DATA FOR THIS EXERCISE:
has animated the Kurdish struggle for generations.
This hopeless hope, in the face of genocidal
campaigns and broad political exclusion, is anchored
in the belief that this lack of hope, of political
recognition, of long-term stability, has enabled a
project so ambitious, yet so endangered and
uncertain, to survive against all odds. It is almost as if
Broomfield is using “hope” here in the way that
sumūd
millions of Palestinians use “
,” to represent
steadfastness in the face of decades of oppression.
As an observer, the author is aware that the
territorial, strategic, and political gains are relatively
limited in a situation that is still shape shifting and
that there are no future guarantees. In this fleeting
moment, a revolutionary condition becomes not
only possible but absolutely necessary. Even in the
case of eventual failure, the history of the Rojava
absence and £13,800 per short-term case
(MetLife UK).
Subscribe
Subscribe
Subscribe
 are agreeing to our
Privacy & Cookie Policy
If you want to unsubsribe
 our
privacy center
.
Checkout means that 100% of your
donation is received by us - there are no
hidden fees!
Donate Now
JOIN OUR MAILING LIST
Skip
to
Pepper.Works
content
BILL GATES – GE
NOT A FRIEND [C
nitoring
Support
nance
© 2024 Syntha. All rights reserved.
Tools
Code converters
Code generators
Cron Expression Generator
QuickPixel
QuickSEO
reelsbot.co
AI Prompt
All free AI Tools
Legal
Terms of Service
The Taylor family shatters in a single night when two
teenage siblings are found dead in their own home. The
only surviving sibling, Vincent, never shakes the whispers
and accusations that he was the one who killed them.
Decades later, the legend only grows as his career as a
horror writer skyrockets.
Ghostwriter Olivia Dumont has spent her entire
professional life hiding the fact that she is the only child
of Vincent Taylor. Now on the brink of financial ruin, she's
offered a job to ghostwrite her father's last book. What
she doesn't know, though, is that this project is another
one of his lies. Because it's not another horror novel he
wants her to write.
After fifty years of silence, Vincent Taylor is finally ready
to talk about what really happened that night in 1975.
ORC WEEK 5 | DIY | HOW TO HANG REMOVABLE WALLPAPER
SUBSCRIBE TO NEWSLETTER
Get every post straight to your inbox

EXERCISE DETAILS:
Working from the records above, write out verbatim only the lines from the line containing "NOT A FRIEND [C" through the line containing "wants her to write.".

ANSWER SPACE:
NOT A FRIEND [C
nitoring
Support
nance
© 2024 Syntha. All rights reserved.
Tools
Code converters
Code generators
Cron Expression Generator
QuickPixel
QuickSEO
reelsbot.co
AI Prompt
All free AI Tools
Legal
Terms of Service
The Taylor family shatters in a single night when two
teenage siblings are found dead in their own home. The
only surviving sibling, Vincent, never shakes the whispers
and accusations that he was the one who killed them.
Decades later, the legend only grows as his career as a
horror writer skyrockets.
Ghostwriter Olivia Dumont has spent her entire
professional life hiding the fact that she is the only child
of Vincent Taylor. Now on the brink of financial ruin, she's
offered a job to ghostwrite her father's last book. What
she doesn't know, though, is that this project is another
one of his lies. Because it's not another horror novel he
wants her to write.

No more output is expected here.